Only lines containing the string "section" belong in the answer; copy all of them from the entries.

**MATERIAL SUPPLIED:**
== Segment start ==
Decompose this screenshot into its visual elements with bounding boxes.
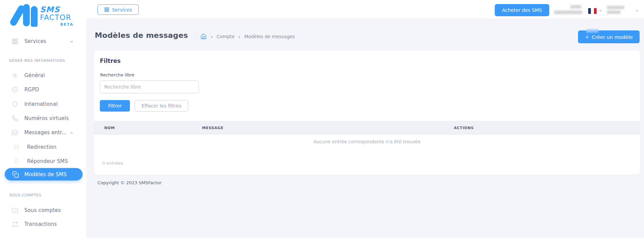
sidebar-item-rgpd[interactable]: RGPD — [0, 84, 86, 96]
sidebar-section-sous-comptes: SOUS-COMPTES — [9, 193, 41, 197]
smsfactor-logo-icon — [9, 4, 39, 27]
sidebar-section-gerer-mes-informations: GÉRER MES INFORMATIONS — [9, 58, 65, 63]
breadcrumb: Compte Modèles de messages — [200, 33, 295, 40]
filter-button[interactable]: Filtrer — [100, 100, 130, 112]
redacted-user-subtitle — [607, 10, 621, 14]
column-header-actions: ACTIONS — [454, 121, 474, 135]
breadcrumb-divider — [195, 32, 196, 41]
table-empty-message: Aucune entrée correspondante n'a été tro… — [94, 139, 640, 144]
app-window: SMS FACTOR BETA Services GÉRER MES INFOR… — [0, 0, 644, 238]
redacted-credits-line1 — [570, 5, 581, 8]
create-template-button-label: Créer un modèle — [592, 34, 633, 40]
buy-sms-button[interactable]: Acheter des SMS — [495, 4, 549, 16]
sidebar-item-label: Répondeur SMS — [27, 158, 68, 164]
chevron-down-icon — [69, 39, 74, 44]
grid-icon — [104, 7, 109, 12]
envelope-icon — [14, 145, 19, 150]
redacted-user-name — [607, 6, 624, 9]
sidebar-item-label: Services — [24, 38, 46, 44]
sidebar-item-messages-entrants[interactable]: Messages entr... — [0, 126, 86, 139]
sidebar-item-label: International — [24, 101, 58, 107]
search-input[interactable] — [100, 80, 199, 93]
copyright-text: Copyright © 2023 SMSFactor — [97, 180, 162, 185]
user-menu[interactable] — [607, 5, 641, 15]
sidebar-item-label: Transactions — [24, 221, 57, 227]
filters-heading: Filtres — [100, 57, 120, 64]
sidebar-item-transactions[interactable]: Transactions — [0, 218, 86, 230]
column-header-message: MESSAGE — [202, 121, 223, 135]
mobile-icon — [14, 159, 19, 164]
phone-icon — [11, 115, 19, 122]
logo-factor-text: FACTOR — [40, 14, 77, 22]
sidebar-item-redirection[interactable]: Redirection — [0, 141, 86, 153]
sidebar-item-numeros-virtuels[interactable]: Numéros virtuels — [0, 112, 86, 124]
chevron-up-icon — [69, 130, 74, 135]
sidebar-item-services[interactable]: Services — [0, 35, 86, 47]
clock-icon — [11, 86, 19, 93]
sidebar-item-repondeur-sms[interactable]: Répondeur SMS — [0, 155, 86, 167]
chevron-down-icon — [599, 8, 603, 14]
plus-icon: + — [585, 34, 589, 40]
sidebar-item-international[interactable]: International — [0, 98, 86, 110]
sidebar: SMS FACTOR BETA Services GÉRER MES INFOR… — [0, 0, 86, 238]
filters-and-table-card: Filtres Recherche libre Filtrer Effacer … — [94, 50, 640, 175]
smsfactor-logo-text: SMS FACTOR BETA — [40, 5, 77, 27]
sidebar-item-label: Redirection — [27, 144, 57, 150]
language-selector[interactable] — [588, 8, 604, 14]
gear-icon — [11, 72, 19, 79]
repeat-icon — [11, 220, 19, 228]
home-icon[interactable] — [200, 33, 207, 40]
sidebar-item-general[interactable]: Général — [0, 69, 86, 81]
search-label: Recherche libre — [100, 72, 134, 77]
redacted-overlay — [586, 29, 598, 32]
logo-beta-badge: BETA — [40, 22, 73, 27]
column-header-nom: NOM — [104, 121, 115, 135]
breadcrumb-item-compte[interactable]: Compte — [217, 34, 235, 39]
sidebar-item-label: Sous comptes — [24, 207, 61, 213]
smsfactor-logo — [9, 4, 39, 28]
copy-icon — [12, 171, 19, 178]
grid-icon — [11, 38, 19, 45]
main-content: Modèles de messages Compte Modèles de me… — [86, 19, 644, 238]
breadcrumb-item-current: Modèles de messages — [244, 34, 295, 39]
services-button[interactable]: Services — [97, 4, 139, 15]
sidebar-item-label: Messages entr... — [24, 129, 67, 136]
services-button-label: Services — [112, 7, 132, 13]
redacted-credits-line2 — [554, 10, 582, 14]
sidebar-item-label: Général — [24, 72, 45, 78]
sidebar-item-label: Modèles de SMS — [24, 171, 67, 177]
entries-count: 0 entrées — [102, 161, 123, 166]
chevron-right-icon — [238, 34, 241, 38]
chevron-down-icon — [635, 8, 639, 14]
inbox-icon — [11, 129, 19, 136]
sidebar-item-sous-comptes[interactable]: Sous comptes — [0, 204, 86, 216]
table-header-row: NOM MESSAGE ACTIONS — [94, 121, 640, 135]
sidebar-item-label: Numéros virtuels — [24, 115, 69, 121]
page-title: Modèles de messages — [95, 31, 188, 40]
topbar: Services Acheter des SMS — [86, 0, 644, 19]
shield-icon — [11, 100, 19, 108]
create-template-button[interactable]: +Créer un modèle — [578, 30, 640, 43]
clear-filters-button[interactable]: Effacer les filtres — [135, 100, 188, 112]
folder-icon — [11, 207, 19, 214]
sidebar-item-modeles-de-sms[interactable]: Modèles de SMS — [5, 168, 83, 181]
logo-sms-text: SMS — [40, 5, 77, 14]
sidebar-item-label: RGPD — [24, 87, 39, 93]
chevron-right-icon — [210, 34, 214, 38]
france-flag-icon — [588, 8, 597, 14]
== Segment end ==
**RESPONSE TO THE TASK:**
sidebar-section-sous-comptes: SOUS-COMPTES — [9, 193, 41, 197]
sidebar-section-gerer-mes-informations: GÉRER MES INFORMATIONS — [9, 58, 65, 63]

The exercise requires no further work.